Using a combination of immune-checkpoint inhibition and plasmonic gold nanostar (GNS)–mediated photothermal therapy, scientists at the Duke University, have now been able to achieve complete eradication of primary treated tumors and distant untreated tumors in some mice implanted with the MB49 bladder cancer cells.
Their study involving SYMPHONY, Synergistic Immuno Photothermal Nanotherapy, injects gold nanoparticles into the bloodstream, these star-shaped nanoparticles (nanostars) then accumulate in tumors after circulating within the blood. Further, the tumor is blasted with a laser, causing the nanoparticles to heat up and burning the tumor.
The team combined the nanostar treatment with an FDA-approved immunotherapy that acts to help the body’s immune system destroy cancer cells. By combining the immunotherapy and the nanostar technique, the team hoped that they could achieve better results than with either approach alone, and also target tumors at distant sites, called metastases.
The new approach relies on a “photothermal immunotherapy” technology developed by an interdisciplinary group of Duke researchers that uses lasers and gold nanostars to heat up and destroy tumors in combination with an immunotherapeutic drug. This photothermal therapy hinges on the widely demonstrated fact that nanoparticles accumulate preferentially within a tumor due to its
leaky vasculature.“The nanostar spikes work like lightning rods, concentrating the electromagnetic energy at their tips,” said Tuan Vo-Dinh, a researcher at Duke University. “We’ve experimented with these gold nanostars to treat tumors before, but we wanted to know if we could also treat tumors we didn’t even know were there, or tumors that have spread throughout the body.”
Cancer is a severe threat to human life and results in more than 7 million deaths each year. Many cancers exploit immune checkpoints to evade the anti-cancer immune response. Immune checkpoint inhibition is a promising immunotherapy that aims to reverse signals from immunosuppressive tumor microenvironments.
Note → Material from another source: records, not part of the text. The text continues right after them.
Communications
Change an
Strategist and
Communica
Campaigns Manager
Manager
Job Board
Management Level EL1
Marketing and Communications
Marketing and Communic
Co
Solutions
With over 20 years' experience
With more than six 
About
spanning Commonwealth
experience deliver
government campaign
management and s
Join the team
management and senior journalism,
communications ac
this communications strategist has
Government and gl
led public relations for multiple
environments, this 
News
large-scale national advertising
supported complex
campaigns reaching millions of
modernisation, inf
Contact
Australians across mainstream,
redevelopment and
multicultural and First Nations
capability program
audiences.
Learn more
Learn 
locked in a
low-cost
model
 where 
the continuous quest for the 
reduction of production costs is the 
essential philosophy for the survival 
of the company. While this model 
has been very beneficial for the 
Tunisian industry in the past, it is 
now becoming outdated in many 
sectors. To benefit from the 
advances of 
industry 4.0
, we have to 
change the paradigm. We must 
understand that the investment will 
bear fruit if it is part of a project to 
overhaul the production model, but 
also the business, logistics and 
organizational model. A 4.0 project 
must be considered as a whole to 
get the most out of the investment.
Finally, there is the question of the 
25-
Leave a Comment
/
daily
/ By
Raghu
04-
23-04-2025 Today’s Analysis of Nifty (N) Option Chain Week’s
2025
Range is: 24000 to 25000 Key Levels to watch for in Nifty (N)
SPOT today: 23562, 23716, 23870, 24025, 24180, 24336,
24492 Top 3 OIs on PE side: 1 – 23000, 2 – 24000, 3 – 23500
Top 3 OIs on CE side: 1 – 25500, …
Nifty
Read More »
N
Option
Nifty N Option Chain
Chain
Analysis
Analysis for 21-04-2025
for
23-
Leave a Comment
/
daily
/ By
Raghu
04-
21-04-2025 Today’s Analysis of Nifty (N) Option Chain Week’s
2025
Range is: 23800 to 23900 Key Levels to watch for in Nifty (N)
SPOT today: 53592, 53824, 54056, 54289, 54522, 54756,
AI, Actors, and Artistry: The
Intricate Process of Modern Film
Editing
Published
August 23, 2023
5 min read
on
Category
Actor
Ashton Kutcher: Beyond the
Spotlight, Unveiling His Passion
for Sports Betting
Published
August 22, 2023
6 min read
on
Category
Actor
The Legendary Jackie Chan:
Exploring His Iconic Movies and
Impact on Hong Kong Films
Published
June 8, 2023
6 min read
Dr. Vo-Dinh explained that the body’s immune system protects against the growth of
cancerous cells. Many tumors, however, overproduce the programmed death-ligand 1 (PD-L1) molecule, which disables T cells so they cannot attack the tumor. A number of drugs are being developed to block the action of PD-L1.
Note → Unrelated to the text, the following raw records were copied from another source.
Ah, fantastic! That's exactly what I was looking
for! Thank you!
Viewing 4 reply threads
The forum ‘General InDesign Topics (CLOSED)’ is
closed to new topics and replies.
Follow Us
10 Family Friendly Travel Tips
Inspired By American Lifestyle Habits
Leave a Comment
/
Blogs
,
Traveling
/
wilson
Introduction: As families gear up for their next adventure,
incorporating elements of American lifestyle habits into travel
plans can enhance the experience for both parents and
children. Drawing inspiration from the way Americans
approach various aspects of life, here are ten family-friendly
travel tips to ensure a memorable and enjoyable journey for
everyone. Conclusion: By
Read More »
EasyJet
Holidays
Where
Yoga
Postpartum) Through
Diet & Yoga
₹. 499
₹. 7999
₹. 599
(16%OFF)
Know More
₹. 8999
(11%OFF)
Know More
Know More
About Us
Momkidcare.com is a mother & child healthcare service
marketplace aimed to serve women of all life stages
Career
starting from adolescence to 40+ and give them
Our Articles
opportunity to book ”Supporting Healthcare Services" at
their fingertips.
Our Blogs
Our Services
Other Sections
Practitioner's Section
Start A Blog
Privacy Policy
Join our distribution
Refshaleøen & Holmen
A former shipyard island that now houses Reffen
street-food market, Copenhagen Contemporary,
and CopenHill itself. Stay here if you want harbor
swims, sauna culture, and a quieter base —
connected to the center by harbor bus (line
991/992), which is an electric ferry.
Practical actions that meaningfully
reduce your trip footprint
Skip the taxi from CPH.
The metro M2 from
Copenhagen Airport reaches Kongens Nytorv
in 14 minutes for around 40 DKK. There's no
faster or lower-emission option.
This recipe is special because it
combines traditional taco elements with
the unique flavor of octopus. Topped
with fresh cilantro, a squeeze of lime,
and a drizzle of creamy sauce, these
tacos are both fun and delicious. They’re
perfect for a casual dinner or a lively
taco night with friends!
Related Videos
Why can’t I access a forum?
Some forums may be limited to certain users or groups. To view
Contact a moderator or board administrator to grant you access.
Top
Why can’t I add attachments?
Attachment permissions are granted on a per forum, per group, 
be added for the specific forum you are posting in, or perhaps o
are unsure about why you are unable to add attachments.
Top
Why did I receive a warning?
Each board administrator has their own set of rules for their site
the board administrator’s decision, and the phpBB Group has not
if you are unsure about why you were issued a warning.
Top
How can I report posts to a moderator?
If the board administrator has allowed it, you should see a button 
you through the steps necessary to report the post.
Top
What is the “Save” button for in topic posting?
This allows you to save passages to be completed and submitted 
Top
In the study, the Duke team injected bladder cancer cells into both hind legs of a group of mice. After waiting for the tumors to grow, the researchers explored a number of therapies, but only on one of the legs.
Those that received no treatments all quickly succumbed to the cancer, as did those receiving only the gold nanostar phototherapy, because the treatment did nothing to affect the tumor in the untreated leg. While a few mice responded well to the immunotherapy alone, with the drug stalling both tumors, none survived more than 49 days.The group treated with both the anti-PD-L1 immunotherapy and the gold nanostar phototherapy fared much better, with two of the five mice surviving more than 55 days.
“When a tumor dies, it releases particles that trigger the immune system to attack the remnants,” said Dr. Vo-Dinh. “By destroying the primary tumor, we activated the immune system against the remaining cancerous cells, and the immunotherapy prevented them from hiding.”
According to Dr. Vo-Dinh, one mouse is still alive almost a year out with zero recurrence of the cancer. When more cancerous cells were injected, the mouse’s immune system attacked and destroyed them, demonstrating a vaccine effect in the cured mouse.
This was a proof-of-concept study, but the team plans to test the technique on other types of cancer and hopes that it might be useful in humans.